ふっくら邸のいいところは、
縁側があって、今はそこに机と椅子を置いているので、
風に当たりながらゆっくりと読書ができる。
お休みの日に、あまり暑くない朝か夕方に、
縁側で読書する。
ここ数日ゆっくりと読書をする時間がなかったので、
今日こそは読書の日。
ただでさえ、読みたい本がたくさんあるのだ。(ほんとに山積み。)
洗濯が終わると早速ふっくら邸の縁側で読書を始める。
今読んでいるのは小林章夫の『コーヒー・ハウス』。
コーヒーハウスの文化を中心に展開する、18世紀のロンドンの生活史。
東京の古本屋巡り(後日記載)の最中に買った。
結構おもしろいので、久々にはまって読んでいる。
お昼からは場所を安芸の「ロックグリーンカフェ」に変えて、
再びひたすら読む。
この「ロックグリーンカフェ」はなかなか休日の読書に最適な場所で、
作りたてのころに一度行ったことがあるけど、
久々に行くとずいぶんと充実した空間になっていた。
サーフスポットの海が見渡せるとっても見晴らしのよい場所にあり、
今は暑いけどテラスもある。
たまに一角がギャラリースペースと変身し、写真展をやったりもする。
(実はこの写真展を狙って一度訪れている。

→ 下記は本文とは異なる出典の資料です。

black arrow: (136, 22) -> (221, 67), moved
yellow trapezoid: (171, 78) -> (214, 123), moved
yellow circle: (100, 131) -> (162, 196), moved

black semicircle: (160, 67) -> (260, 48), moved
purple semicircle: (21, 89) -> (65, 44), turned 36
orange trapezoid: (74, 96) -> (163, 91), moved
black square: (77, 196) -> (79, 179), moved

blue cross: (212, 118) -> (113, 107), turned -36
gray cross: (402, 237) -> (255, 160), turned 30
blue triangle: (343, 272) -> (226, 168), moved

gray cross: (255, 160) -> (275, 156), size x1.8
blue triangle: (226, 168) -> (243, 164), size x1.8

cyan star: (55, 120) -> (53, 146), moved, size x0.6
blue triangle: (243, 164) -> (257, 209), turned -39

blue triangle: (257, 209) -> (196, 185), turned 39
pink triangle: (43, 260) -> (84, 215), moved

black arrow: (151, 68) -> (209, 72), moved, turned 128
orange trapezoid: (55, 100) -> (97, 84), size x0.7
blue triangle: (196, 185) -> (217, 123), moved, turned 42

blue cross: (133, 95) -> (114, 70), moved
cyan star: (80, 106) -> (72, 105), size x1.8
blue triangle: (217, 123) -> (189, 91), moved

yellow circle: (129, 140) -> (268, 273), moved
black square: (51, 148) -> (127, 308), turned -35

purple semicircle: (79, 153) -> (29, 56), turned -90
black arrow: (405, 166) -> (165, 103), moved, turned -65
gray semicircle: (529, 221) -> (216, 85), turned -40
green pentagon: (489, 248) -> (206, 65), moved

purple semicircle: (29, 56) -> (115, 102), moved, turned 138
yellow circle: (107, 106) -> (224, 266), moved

お休みだったけど。。。)
でも、こんな快適読書空間があるとはつゆ知らず。
横に並べてある外向きの椅子を見つけたときにはなんだかすごくうれしくなった。

お店をやっている二人(確か若いご夫婦?)もとても感じのよい人たちで、彼らがとてもよい空気を持っているから、お店もこういう気持ちのよい時間の流れをするんだろうなぁと思う。
エスプレッソのアレンジメニュー(カプチーノやフレーバー系)やカフェフードなど、いまや古典的なカフェメニューに愛着すら感じる。
自分で作るお店というのは、作る人の生き方が丸々出ると思うのだけど、ここは、お店全体になんとなく「ゆっくり確実に作っていっている」という感じがあって、まったく見ず知らずの私がちょっとだけ触れるその生き方の片鱗が、とてもやさしかったりする。
とかなんとかいうのは、ひとえに私の手元に届いたカプチーノ・コン・カカオのミルクの泡になんともかわいらしい顔が描いてあったからに他ならない。単純な私は、手元の幸せそうな顔を見ただけで(そしてそれを届けてくれた店員さんの笑顔を見ただけで、)心がくしゃっとなってしまった。しばらく眺めて、写真を何枚か撮ってみて、少し悲しくなりながらスプーンで泡をつついた後、飲み始めた。
素敵な景色にのびのび椅子、おいしいコーヒーに素敵な笑顔がふたつ。
本とともに手にする満たされた休日。